Amazon unveils Fire Phone

Amazon has introduced a new smartphone with audio and object recognition technology that seeks to make it easier for consumers to locate and purchase products and services from the nation's largest e-commerce company.

The new Fire phone also adds such features as the ability to render images in 3-D. The Fire phone doesn't differ much from other smartphones on the market and shares many characteristics found in other Amazon devices. For instance, the phone will have X-Ray for supplemental content about movies and TV shows and Mayday for live tech support.

Amazon's new Firefly feature allows users to take a photo of an object, such as a toaster or a soup can, and get more information about it, including a way to purchase it through Amazon.
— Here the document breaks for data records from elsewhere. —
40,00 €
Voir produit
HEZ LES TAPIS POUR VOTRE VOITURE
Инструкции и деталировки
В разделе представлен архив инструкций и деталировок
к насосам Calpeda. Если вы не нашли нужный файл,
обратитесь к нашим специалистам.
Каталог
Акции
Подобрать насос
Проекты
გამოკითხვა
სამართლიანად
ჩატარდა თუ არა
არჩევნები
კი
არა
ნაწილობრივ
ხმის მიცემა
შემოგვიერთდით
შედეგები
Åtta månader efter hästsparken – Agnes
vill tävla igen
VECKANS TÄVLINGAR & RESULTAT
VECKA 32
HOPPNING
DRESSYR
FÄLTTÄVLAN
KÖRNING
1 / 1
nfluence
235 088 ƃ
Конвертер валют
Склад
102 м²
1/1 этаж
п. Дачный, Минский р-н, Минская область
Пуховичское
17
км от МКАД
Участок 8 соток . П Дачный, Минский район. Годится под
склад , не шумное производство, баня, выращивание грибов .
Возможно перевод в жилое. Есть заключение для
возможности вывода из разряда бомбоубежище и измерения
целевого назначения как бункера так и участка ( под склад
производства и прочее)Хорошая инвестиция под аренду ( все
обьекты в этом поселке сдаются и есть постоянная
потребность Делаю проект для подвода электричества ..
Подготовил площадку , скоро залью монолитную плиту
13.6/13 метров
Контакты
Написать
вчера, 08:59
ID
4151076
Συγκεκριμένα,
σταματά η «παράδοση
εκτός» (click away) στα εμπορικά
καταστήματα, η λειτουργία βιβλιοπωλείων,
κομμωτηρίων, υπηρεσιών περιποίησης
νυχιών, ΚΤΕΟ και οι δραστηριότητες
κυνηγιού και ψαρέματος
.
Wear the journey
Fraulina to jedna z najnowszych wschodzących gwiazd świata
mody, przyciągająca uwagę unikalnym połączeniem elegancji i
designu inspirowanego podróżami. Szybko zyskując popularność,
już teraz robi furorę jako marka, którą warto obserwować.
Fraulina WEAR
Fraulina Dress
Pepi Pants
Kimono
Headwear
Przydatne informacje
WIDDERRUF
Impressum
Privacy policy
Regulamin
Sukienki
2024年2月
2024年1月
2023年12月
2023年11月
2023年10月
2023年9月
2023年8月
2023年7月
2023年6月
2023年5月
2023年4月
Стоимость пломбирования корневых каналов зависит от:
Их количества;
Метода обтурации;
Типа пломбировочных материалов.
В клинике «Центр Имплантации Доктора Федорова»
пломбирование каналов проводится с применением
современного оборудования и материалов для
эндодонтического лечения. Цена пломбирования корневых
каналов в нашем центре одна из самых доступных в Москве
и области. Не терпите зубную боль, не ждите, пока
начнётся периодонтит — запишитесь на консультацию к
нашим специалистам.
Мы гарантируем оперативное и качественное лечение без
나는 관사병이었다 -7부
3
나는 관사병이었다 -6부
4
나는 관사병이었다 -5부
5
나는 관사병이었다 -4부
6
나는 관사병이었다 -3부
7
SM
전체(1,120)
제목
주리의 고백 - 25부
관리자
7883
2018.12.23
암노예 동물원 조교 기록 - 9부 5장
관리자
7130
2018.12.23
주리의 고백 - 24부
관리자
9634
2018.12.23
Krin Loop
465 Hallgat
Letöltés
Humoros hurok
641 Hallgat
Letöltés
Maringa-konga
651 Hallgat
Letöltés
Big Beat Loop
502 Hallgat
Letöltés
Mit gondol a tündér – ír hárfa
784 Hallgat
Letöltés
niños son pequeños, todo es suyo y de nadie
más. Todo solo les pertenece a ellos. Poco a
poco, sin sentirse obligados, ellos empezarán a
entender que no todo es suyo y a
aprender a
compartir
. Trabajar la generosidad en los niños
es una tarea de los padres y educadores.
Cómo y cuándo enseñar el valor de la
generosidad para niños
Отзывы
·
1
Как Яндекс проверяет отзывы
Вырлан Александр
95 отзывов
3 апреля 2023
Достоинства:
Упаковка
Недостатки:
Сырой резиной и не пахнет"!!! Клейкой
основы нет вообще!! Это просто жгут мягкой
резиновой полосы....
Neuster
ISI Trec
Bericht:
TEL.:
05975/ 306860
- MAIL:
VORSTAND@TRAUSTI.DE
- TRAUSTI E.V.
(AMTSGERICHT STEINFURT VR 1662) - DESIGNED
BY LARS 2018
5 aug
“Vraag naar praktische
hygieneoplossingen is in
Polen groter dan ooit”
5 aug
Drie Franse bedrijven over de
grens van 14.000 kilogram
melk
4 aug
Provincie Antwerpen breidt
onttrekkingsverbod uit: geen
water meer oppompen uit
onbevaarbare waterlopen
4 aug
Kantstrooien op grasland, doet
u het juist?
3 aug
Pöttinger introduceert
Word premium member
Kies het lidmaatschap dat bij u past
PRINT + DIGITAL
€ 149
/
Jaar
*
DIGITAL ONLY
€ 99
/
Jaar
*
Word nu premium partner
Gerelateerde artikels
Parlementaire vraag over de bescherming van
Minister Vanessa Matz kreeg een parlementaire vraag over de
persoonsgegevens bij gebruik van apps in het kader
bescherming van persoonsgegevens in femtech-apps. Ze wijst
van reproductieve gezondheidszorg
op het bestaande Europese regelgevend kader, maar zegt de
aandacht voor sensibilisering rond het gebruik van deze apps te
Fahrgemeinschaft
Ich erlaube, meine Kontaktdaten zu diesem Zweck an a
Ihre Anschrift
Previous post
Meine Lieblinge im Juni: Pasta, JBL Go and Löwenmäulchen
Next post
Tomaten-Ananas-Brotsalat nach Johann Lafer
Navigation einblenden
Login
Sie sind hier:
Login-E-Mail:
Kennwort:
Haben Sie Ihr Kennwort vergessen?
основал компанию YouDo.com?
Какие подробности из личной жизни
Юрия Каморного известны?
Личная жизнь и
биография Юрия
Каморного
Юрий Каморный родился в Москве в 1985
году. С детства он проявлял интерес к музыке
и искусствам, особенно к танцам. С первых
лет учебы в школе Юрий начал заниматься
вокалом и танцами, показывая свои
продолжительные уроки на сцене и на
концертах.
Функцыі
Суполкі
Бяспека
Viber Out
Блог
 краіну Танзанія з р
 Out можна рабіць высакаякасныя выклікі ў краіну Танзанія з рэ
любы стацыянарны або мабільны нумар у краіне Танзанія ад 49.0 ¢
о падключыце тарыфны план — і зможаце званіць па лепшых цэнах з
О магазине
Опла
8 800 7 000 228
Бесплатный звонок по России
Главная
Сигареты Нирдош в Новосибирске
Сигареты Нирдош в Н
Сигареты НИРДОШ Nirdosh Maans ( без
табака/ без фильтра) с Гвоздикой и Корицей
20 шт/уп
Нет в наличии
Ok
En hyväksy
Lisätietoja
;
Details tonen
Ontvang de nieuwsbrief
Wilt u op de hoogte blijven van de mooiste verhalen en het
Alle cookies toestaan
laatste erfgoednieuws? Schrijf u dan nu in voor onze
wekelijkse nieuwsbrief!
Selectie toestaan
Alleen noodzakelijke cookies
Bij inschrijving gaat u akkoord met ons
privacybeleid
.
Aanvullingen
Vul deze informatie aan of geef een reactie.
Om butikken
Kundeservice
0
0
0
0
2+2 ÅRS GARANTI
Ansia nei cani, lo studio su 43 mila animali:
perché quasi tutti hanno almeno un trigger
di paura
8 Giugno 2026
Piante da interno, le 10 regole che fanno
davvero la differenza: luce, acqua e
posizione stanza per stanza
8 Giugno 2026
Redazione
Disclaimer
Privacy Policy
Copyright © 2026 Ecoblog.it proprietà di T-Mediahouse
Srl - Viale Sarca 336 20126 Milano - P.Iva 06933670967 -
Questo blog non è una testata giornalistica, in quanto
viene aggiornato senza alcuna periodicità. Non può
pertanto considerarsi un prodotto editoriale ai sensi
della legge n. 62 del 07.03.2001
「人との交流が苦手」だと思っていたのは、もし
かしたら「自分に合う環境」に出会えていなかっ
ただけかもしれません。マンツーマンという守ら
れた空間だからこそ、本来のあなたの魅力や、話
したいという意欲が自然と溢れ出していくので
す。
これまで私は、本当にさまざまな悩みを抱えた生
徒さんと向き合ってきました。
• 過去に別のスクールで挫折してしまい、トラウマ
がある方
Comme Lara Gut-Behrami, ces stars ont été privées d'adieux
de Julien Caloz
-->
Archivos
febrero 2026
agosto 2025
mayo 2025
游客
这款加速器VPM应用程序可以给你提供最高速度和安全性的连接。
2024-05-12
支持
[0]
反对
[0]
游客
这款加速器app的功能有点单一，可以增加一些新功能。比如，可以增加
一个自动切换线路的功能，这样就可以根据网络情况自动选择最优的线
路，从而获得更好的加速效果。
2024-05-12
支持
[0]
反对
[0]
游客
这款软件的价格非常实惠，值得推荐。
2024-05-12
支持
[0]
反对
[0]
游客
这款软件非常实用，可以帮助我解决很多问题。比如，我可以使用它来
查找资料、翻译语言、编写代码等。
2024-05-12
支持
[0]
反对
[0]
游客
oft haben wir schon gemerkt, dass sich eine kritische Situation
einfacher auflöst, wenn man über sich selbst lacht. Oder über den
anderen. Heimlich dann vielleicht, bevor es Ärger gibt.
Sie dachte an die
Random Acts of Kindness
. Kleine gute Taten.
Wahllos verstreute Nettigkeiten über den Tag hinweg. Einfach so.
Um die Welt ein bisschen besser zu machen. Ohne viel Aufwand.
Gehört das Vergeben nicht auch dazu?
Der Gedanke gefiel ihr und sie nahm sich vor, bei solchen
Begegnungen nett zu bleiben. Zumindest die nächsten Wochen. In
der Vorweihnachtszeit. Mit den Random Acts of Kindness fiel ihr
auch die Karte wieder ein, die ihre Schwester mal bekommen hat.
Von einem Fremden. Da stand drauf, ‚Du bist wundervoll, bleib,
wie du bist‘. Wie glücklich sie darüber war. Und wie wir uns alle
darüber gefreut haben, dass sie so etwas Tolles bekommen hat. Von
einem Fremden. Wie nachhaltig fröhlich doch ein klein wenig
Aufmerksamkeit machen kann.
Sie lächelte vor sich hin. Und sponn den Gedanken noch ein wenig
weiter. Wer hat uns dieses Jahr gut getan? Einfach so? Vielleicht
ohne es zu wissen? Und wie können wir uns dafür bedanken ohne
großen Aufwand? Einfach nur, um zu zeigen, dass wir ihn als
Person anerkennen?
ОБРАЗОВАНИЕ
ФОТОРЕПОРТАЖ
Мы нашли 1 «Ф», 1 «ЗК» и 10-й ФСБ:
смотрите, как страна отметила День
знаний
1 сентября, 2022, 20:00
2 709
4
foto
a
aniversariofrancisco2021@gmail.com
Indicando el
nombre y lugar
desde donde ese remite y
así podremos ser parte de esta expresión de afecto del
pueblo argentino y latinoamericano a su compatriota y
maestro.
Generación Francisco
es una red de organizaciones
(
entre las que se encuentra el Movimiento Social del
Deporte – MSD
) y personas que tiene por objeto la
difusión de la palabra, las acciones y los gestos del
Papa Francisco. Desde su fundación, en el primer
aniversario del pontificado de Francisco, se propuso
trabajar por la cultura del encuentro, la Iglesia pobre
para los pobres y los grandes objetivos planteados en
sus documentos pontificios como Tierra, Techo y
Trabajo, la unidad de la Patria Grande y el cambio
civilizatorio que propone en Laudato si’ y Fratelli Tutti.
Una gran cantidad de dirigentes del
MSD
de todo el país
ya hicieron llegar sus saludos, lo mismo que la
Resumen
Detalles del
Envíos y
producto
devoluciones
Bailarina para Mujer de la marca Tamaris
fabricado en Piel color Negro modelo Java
Many of the new features have been available elsewhere as separate apps. Sony, for instance, has a tool for getting information over the Internet by snapping a bar code or a landmark. Firefly goes further, though, by incorporating audio recognition.

"It goes back to the mission of Amazon, which is to sell you stuff," said Ramon Llamas of the research firm IDC. "It reduces the number of steps it takes to buy things on the phone."

The phone will have a screen measuring 4.7 inches diagonally. That's smaller than leading Android phone, but larger than Apple's iPhone. CEO Jeff Bezos calls the Fire's size ideal for one-handed use.



Firefly is the centerpiece of the new phone. Snap a photo of a book, and it'll help you buy it, either as an e-book or a physical copy. Listen to a song playing in the background, and it'll direct you to that tune on Amazon.

It can even direct you to facts and data, by showing a Wikipedia entry with information about a painting you snapped.

The feature will also let you snap bar codes, phone numbers and more.

Another distinctive feature is 3-D images. You can rotate the phone and get a different view depending on your angle of vision. CEO Jeff Bezos calls this "dynamic perspective" and said the phone is basically redrawing the image 60 times per second.

To make that happen, the phone has four front-facing infrared cameras to tell where your head is, even if your fingers happen to cover two of them.

That is on top of the regular 2 megapixel front camera for selfies, plus the 13 megapixel one on the rear for regular shots. The rear camera will have image stabilization to counteract shaking as people take shots, something available in other phones as well.